O interessante dessas articulações de Voltolini é que ele não se furta em explicar que não se trata de repensar a educação, a fim de mudar de estratégia pedagógica, não há em seu pensamento nenhuma ingenuidade posta a serviço de uma certa higienia na direção do mal-estar na educação. Isso porque, em suas ponderações, fica evidente que não há qualquer intenção em propor modos de esgotar o mal-estar na educação. Pelo contrário, o autor compartilha da noção freudiana de que o mal-estar é a condição de criarmos cultura e civilização. Quesito no qual o autor é categórico: caso o projeto pedagógico ambicione algum modo de esgotar a tensão entre o sujeito e cultura fatalmente irá fracassar. Sem a cultura nos restaria somente a barbárie, o gozo absoluto e destruidor, mas é justamente esse resquício que escapa aos movimentos civilizatórios e que norteia as possibilidades de gozo no âmbito da cultura.

Neste mesmo diapasão, reside a noção de que a educação é um campo cheio de paradoxos, cuja insatisfação constante deve ser tomada, como efeito da impossibilidade enquanto condição permanente do ato de educar. Kupfer (2007, p. 14) aponta que,
O sonho de uma educação psicanaliticamente orientada e por isso capaz de contribuir para o progresso da humanidade deixa de fazer sentido.
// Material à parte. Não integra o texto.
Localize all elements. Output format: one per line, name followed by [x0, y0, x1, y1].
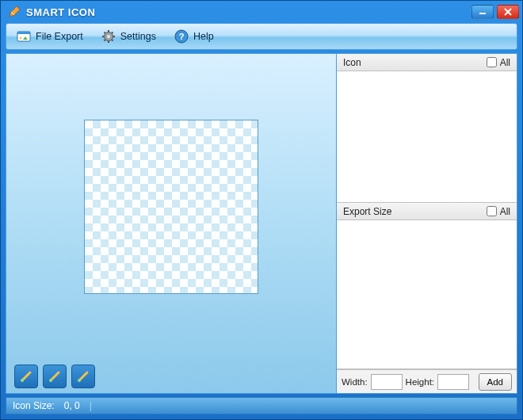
client-area: Icon All Export Size All Width: [6, 53, 517, 394]
icon-panel-header: Icon All [337, 54, 517, 71]
tool-row [6, 360, 336, 393]
statusbar: Icon Size: 0, 0 | [6, 397, 517, 414]
svg-point-17 [49, 379, 52, 382]
app-title: SMART ICON [26, 6, 471, 18]
tool-button-3[interactable] [71, 365, 95, 388]
pencil-icon [7, 5, 21, 19]
titlebar[interactable]: SMART ICON [1, 1, 522, 23]
height-label: Height: [406, 377, 434, 387]
settings-button[interactable]: Settings [96, 27, 161, 46]
export-panel-title: Export Size [343, 206, 391, 217]
svg-point-3 [20, 37, 22, 40]
app-window: SMART ICON File Export Settings ? [0, 0, 523, 420]
export-panel-header: Export Size All [337, 203, 517, 220]
status-separator: | [90, 400, 92, 411]
export-all-label: All [500, 206, 510, 217]
svg-point-5 [107, 35, 110, 38]
canvas-panel [6, 53, 337, 394]
side-panels: Icon All Export Size All Width: [337, 53, 517, 394]
minimize-button[interactable] [471, 5, 494, 19]
svg-rect-2 [17, 32, 30, 34]
height-input[interactable] [437, 374, 469, 390]
canvas-center [6, 54, 336, 360]
add-size-row: Width: Height: Add [337, 369, 517, 393]
close-button[interactable] [497, 5, 519, 19]
export-panel: Export Size All Width: Height: Add [337, 203, 517, 393]
file-export-button[interactable]: File Export [11, 27, 88, 46]
width-input[interactable] [371, 374, 403, 390]
svg-point-16 [21, 379, 24, 382]
export-size-list[interactable] [337, 220, 517, 369]
tool-button-1[interactable] [14, 365, 38, 388]
icon-list[interactable] [337, 71, 517, 203]
icon-panel: Icon All [337, 54, 517, 203]
icon-all-label: All [500, 57, 510, 68]
file-export-label: File Export [36, 31, 83, 42]
svg-line-12 [104, 40, 105, 41]
help-button[interactable]: ? Help [169, 27, 219, 46]
icon-panel-title: Icon [343, 57, 361, 68]
status-label: Icon Size: [13, 400, 55, 411]
settings-label: Settings [120, 31, 156, 42]
toolbar: File Export Settings ? Help [6, 23, 517, 50]
tool-button-2[interactable] [43, 365, 67, 388]
export-all-checkbox[interactable] [487, 206, 497, 216]
add-button[interactable]: Add [479, 373, 512, 391]
help-icon: ? [174, 29, 189, 44]
svg-line-13 [112, 32, 113, 34]
svg-text:?: ? [179, 32, 185, 41]
gear-icon [101, 29, 116, 44]
window-controls [471, 5, 519, 19]
svg-line-11 [112, 40, 113, 41]
icon-all-checkbox[interactable] [487, 57, 497, 67]
svg-point-18 [78, 379, 81, 382]
svg-line-10 [104, 32, 105, 34]
image-export-icon [16, 29, 32, 44]
help-label: Help [193, 31, 214, 42]
status-value: 0, 0 [64, 400, 80, 411]
width-label: Width: [342, 377, 368, 387]
svg-rect-0 [479, 13, 486, 14]
icon-canvas[interactable] [84, 120, 258, 294]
Somos perversos de nascimento; o máximo que a educação pode fazer é esforçar-se para transformar o ‘humus de nossas piores disposições’ em algo que preste, e isso os educadores já fazem há séculos.
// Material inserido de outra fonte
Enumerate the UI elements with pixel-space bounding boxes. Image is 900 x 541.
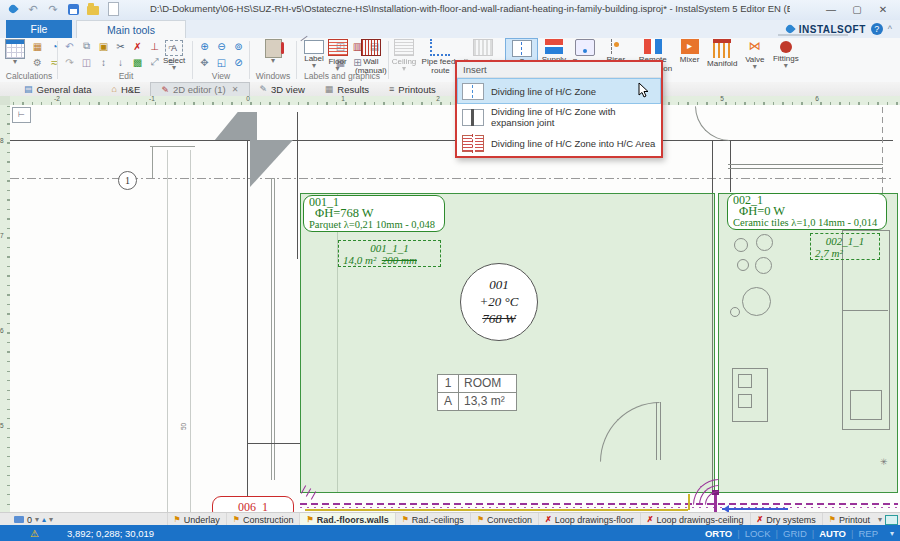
collapse-ribbon-button[interactable]: ^ [888,24,892,34]
warning-icon[interactable]: ⚠ [30,528,39,539]
return-pipe-blue [722,508,788,510]
ruler-number: 5 [0,422,4,429]
zoom-window-icon[interactable]: ◱ [214,55,229,69]
doc-tab-general-data[interactable]: ▤General data [14,82,101,96]
area-size: 14,0 m² [343,254,376,266]
heating-pipe[interactable] [300,503,898,505]
layer-tab-label: Rad.-floors.walls [317,515,389,525]
cut-icon[interactable]: ✂ [113,39,128,53]
room-table[interactable]: 1ROOM A13,3 m² [437,374,517,411]
doc-tab-2d-editor-1-[interactable]: ✎2D editor (1)✕ [150,82,249,96]
flow-arrow [719,505,729,512]
close-button[interactable]: ✕ [870,0,896,18]
riser-icon [611,39,621,54]
room-data-bubble[interactable]: 001 +20 °C 768 W [460,263,538,341]
help-button[interactable]: ? [871,23,883,35]
layer-visible-icon: ⚑ [402,515,409,524]
mode-auto[interactable]: AUTO [819,528,846,539]
calculator-icon [5,39,25,59]
zone-finish: Parquet λ=0,21 10mm - 0,048 [309,219,439,230]
mode-orto[interactable]: ORTO [705,528,732,539]
doc-tab-h-e[interactable]: ⌂H&E [101,82,150,96]
layer-overflow-button[interactable]: ▾ [878,515,882,524]
zone-001-label[interactable]: 001_1 ΦH=768 W Parquet λ=0,21 10mm - 0,0… [303,195,445,232]
calc-options-icon[interactable]: ▦ [30,39,45,53]
storey-down-button[interactable]: ▾ [49,515,53,524]
area-001-label[interactable]: 001_1_1 14,0 m² 200 mm [338,240,441,267]
doc-tab-results[interactable]: ▦Results [315,82,379,96]
calc-data-check-icon[interactable]: ⚙ [30,55,45,69]
radiant-mixer-button[interactable]: ▸Mixer [674,38,705,65]
layer-visible-icon: ⚑ [477,515,484,524]
drawing-canvas[interactable]: ⊢ [10,105,900,512]
delete-icon[interactable]: ✗ [130,39,145,53]
supply-pipe-yellow[interactable] [305,509,688,511]
label-icon [304,40,324,54]
calculations-button[interactable]: ▾ [2,39,28,71]
zoom-extents-icon[interactable]: ⊚ [231,39,246,53]
close-tab-icon[interactable]: ✕ [232,85,239,94]
zoom-in-icon[interactable]: ⊕ [197,39,212,53]
door-arc [695,106,730,141]
mode-grid[interactable]: GRID [783,528,807,539]
wall-line [247,443,300,444]
insert-menu-item[interactable]: Dividing line of H/C Zone into H/C Area [457,130,661,156]
insert-menu-item[interactable]: Dividing line of H/C Zone with expansion… [457,104,661,130]
radiant-valve-button[interactable]: ⋈Valve▾ [739,38,770,71]
save-icon[interactable] [66,2,80,16]
radiant-floor-button[interactable]: Floor▾ [322,38,353,73]
caret-down-icon: ▾ [2,59,28,65]
mode-lock[interactable]: LOCK [745,528,771,539]
doc-tab-icon: ▦ [325,84,334,94]
caret-down-icon: ▾ [160,65,188,71]
manifold-icon [713,39,731,58]
group-calculations: ▾ ▦ ⚙ ◔ ≂ Calculations [2,38,56,81]
zoom-out-icon[interactable]: ⊖ [214,39,229,53]
area-id: 001_1_1 [343,242,436,254]
zoom-previous-icon[interactable]: ⊘ [231,55,246,69]
mode-rep[interactable]: REP [858,528,878,539]
pan-icon[interactable]: ✥ [197,55,212,69]
room-area: 13,3 m² [459,393,516,410]
new-file-icon[interactable] [106,2,120,16]
doc-tab-printouts[interactable]: ≡Printouts [379,82,446,96]
main-tools-tab[interactable]: Main tools [76,20,186,38]
zone-002-label[interactable]: 002_1 ΦH=0 W Ceramic tiles λ=1,0 14mm - … [727,193,887,230]
undo-icon[interactable]: ↶ [26,2,40,16]
storey-dropdown-icon[interactable]: ▾ [35,515,39,524]
pipe-006-label[interactable]: 006_1 [212,496,294,512]
mouse-cursor [638,82,649,100]
radiant-wall-button[interactable]: Wall(manual) [353,38,389,76]
wall-line [271,178,272,480]
radiant-manifold-button[interactable]: Manifold [705,38,739,69]
minimize-button[interactable]: — [818,0,844,18]
windows-button[interactable]: ▾ [260,39,286,71]
open-icon[interactable] [86,2,100,16]
mirror-icon[interactable]: ◫ [79,55,94,69]
file-tab[interactable]: File [6,20,72,38]
undo-icon[interactable]: ↶ [62,39,77,53]
storey-up-button[interactable]: ▴ [42,515,46,524]
redo-icon[interactable]: ↷ [62,55,77,69]
radiant-ceiling-button[interactable]: Ceiling▾ [389,38,420,73]
copy-icon[interactable]: ⧉ [79,39,94,53]
layer-tab-label: Dry systems [766,515,816,525]
axis-line [10,178,893,179]
ruler-origin-button[interactable]: ⊢ [12,107,31,123]
paste-icon[interactable]: ▣ [96,39,111,53]
array-icon[interactable]: ▩ [130,55,145,69]
move-down-icon[interactable]: ↓ [113,55,128,69]
radiant-fittings-button[interactable]: Fittings▾ [770,38,801,70]
area-002-label[interactable]: 002_1_1 2,7 m² [810,233,880,260]
statusbar-caret-icon[interactable]: ▾ [890,529,894,538]
select-button[interactable]: A Select ▾ [160,39,188,71]
doc-tab-3d-view[interactable]: ✎3D view [250,82,315,96]
display-settings-icon[interactable] [885,515,898,525]
axis-bubble[interactable]: 1 [118,171,137,190]
align-v-icon[interactable]: ↕ [96,55,111,69]
insert-menu-item[interactable]: Dividing line of H/C Zone [457,78,661,104]
redo-icon[interactable]: ↷ [46,2,60,16]
maximize-button[interactable]: ▢ [844,0,870,18]
doc-tab-label: Printouts [398,84,436,95]
ruler-number: 0 [246,95,250,102]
Aproveitemos para esta discussão, o fato de que as boas produções da cultura estão sempre a nos brindar com problematizações prenhes de questões caras às nossas inquietações. Exemplo disso é o clássico Laranja Mecânica de Stanley Kubrick (1971) – filme que narra a história de Alex, um jovem líder de uma gangue que comete uma série de atos de violência gratuita. Durante um dos episódios de vandalismo que sua gangue protagoniza, Alex é preso, porém recebe a opção de participar de um programa que pode reduzir o seu tempo na cadeia – um programa experimental para recuperar criminosos. O rapaz vira cobaia de experimentos para refrear os impulsos destrutivos do ser humano, que acabam levando-o à extinção do livre-arbítrio, desumanizando-o.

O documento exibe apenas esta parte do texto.